Page-level text extractions
* * *

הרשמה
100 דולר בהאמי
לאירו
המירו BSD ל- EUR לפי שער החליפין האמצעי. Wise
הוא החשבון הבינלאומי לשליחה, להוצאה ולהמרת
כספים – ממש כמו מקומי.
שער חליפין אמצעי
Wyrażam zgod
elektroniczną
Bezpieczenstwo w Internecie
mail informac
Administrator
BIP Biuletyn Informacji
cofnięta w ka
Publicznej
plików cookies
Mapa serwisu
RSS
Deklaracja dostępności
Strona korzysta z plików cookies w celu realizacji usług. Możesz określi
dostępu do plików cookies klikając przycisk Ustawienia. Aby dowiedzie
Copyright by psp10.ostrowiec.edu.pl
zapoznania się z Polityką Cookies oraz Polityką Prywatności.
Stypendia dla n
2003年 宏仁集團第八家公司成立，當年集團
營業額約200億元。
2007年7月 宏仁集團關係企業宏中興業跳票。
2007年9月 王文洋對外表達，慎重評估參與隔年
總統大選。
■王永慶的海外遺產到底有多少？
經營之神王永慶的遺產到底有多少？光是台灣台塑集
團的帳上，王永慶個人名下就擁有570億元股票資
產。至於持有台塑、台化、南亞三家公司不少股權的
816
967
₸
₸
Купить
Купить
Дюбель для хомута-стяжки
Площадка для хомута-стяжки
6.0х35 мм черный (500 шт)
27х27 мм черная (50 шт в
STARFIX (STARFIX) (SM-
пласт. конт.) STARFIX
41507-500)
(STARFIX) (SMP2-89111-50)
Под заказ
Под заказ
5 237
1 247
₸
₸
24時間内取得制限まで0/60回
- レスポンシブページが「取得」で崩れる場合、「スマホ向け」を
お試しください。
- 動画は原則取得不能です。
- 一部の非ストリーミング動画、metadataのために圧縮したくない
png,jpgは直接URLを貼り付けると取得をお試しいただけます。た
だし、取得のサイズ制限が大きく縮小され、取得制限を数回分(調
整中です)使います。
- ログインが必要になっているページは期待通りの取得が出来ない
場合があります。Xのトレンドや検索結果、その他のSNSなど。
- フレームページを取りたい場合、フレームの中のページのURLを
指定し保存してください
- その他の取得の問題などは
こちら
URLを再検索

* * *

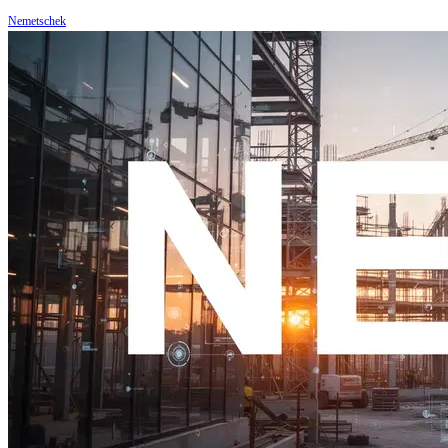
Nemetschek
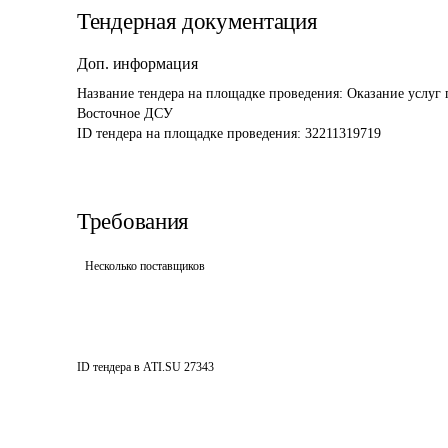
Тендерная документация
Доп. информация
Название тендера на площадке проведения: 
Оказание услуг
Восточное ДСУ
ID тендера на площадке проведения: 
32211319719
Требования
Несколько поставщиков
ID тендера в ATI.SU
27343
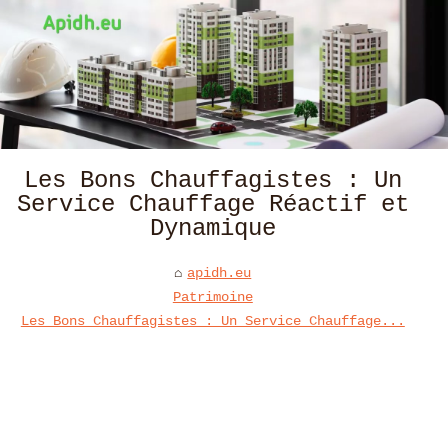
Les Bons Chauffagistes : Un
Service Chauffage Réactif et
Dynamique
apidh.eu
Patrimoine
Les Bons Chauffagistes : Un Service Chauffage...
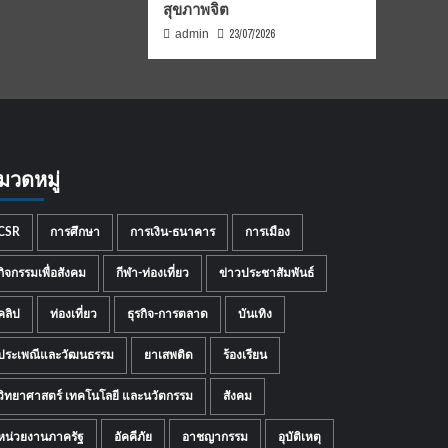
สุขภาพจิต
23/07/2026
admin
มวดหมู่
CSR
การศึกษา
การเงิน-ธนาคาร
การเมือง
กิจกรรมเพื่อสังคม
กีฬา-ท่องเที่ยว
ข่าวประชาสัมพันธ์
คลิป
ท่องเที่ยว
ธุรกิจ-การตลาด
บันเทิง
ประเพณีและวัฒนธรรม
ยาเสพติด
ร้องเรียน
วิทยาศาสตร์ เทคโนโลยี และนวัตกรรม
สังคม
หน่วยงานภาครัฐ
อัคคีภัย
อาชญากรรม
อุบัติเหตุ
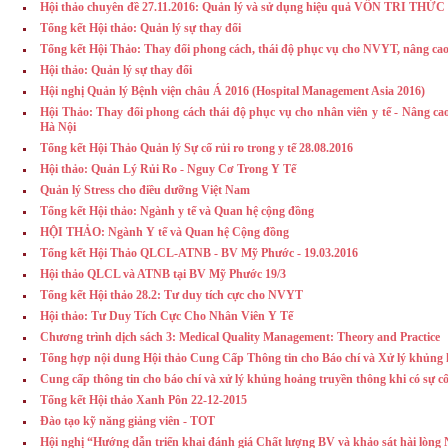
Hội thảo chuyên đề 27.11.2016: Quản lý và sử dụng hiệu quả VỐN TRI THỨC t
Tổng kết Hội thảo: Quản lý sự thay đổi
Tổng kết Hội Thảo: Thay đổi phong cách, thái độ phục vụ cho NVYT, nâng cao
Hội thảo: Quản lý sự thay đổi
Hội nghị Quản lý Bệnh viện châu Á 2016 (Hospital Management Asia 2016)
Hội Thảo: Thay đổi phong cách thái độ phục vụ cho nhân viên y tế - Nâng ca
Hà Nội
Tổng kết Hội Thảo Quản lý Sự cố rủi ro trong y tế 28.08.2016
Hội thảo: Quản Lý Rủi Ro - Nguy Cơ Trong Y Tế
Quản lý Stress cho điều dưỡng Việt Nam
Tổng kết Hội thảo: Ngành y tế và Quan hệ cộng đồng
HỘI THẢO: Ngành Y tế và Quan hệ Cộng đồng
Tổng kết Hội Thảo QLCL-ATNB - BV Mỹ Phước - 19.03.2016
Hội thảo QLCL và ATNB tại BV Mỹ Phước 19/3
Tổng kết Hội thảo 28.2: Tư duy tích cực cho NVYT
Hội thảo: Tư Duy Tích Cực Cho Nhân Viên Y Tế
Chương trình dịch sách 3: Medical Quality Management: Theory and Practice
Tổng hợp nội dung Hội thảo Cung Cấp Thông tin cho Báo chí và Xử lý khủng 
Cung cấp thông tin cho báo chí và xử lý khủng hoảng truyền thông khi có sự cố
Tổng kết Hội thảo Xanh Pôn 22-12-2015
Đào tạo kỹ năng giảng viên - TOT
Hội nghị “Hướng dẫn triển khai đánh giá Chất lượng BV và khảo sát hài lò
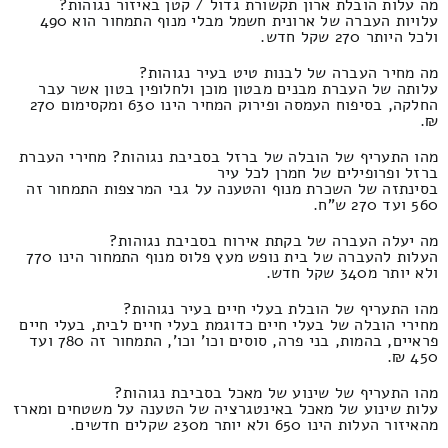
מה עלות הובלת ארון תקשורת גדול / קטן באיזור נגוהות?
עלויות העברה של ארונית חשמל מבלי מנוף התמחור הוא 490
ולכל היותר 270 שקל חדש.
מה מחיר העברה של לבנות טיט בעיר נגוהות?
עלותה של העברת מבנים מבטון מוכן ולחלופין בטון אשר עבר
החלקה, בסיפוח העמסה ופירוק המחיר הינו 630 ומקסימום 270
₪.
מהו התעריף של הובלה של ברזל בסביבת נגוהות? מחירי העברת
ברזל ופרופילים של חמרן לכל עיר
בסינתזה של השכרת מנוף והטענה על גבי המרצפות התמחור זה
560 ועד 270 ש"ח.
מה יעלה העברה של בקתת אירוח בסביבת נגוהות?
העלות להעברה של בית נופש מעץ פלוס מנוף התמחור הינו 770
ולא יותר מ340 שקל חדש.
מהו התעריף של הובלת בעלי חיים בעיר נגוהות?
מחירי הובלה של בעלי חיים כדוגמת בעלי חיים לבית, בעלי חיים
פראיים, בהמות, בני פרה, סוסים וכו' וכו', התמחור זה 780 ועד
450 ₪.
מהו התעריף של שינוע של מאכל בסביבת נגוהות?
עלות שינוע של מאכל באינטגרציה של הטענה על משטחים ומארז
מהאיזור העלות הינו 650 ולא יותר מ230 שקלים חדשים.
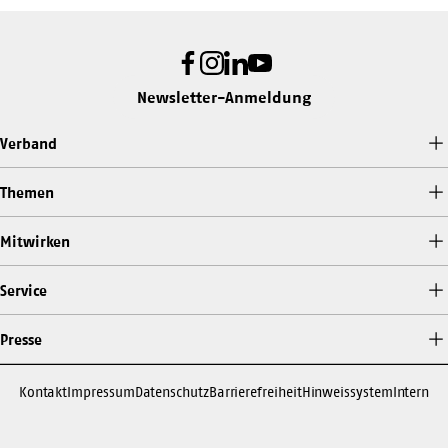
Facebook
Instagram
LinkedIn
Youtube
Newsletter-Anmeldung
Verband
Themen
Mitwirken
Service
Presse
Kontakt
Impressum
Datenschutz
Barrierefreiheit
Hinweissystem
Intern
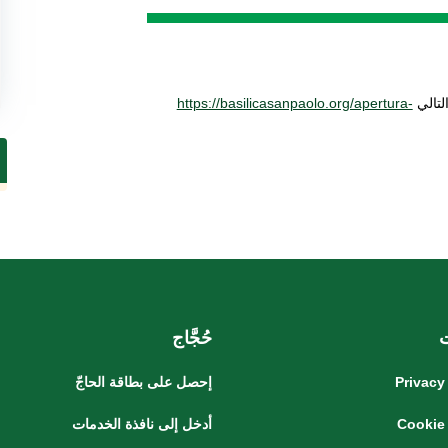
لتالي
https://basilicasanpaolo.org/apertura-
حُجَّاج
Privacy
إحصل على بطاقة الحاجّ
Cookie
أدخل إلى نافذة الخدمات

* * *

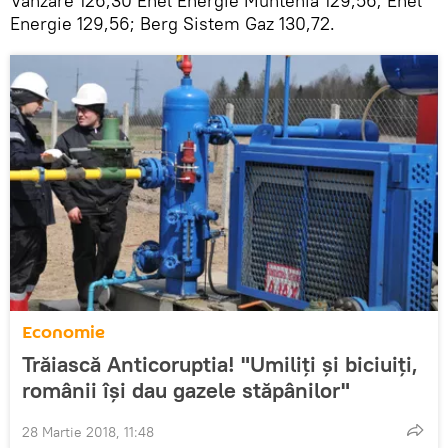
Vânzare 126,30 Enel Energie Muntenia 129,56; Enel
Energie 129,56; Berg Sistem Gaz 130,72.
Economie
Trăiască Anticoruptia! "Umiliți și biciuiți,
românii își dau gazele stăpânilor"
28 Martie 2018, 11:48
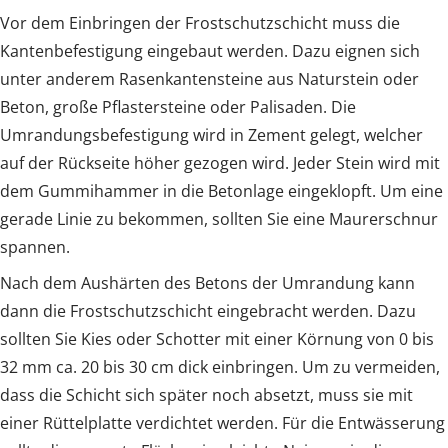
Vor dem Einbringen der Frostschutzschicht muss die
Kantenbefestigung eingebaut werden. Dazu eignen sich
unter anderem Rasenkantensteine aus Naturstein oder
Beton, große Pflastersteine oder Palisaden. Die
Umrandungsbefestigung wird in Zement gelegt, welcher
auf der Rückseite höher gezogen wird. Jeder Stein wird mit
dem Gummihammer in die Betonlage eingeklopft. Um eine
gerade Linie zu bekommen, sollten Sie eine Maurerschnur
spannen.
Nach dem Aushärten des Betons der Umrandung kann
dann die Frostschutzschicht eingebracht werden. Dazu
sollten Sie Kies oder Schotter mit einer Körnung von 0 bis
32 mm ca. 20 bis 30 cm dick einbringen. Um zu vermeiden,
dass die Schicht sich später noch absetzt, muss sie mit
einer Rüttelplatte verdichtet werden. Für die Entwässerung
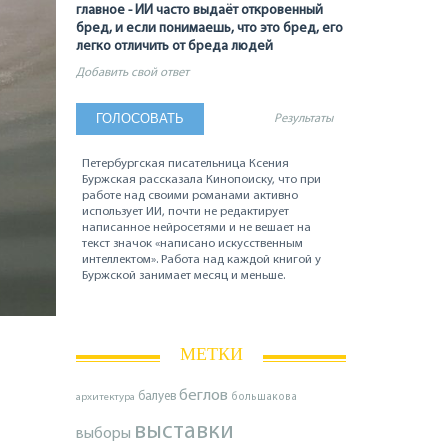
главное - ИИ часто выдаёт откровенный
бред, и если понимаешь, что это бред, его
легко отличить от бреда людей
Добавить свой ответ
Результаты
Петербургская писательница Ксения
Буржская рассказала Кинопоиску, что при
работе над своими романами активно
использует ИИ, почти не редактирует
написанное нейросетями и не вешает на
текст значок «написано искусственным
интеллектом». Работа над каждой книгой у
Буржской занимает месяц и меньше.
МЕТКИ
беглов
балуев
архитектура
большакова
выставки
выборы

* * *

● **Your assignment**
Search the data for the string "בעיר". List each line that has it.

● **Answer to this exercise**
מה מחיר העברה של לבנות טיט בעיר נגוהות?
מהו התעריף של הובלת בעלי חיים בעיר נגוהות?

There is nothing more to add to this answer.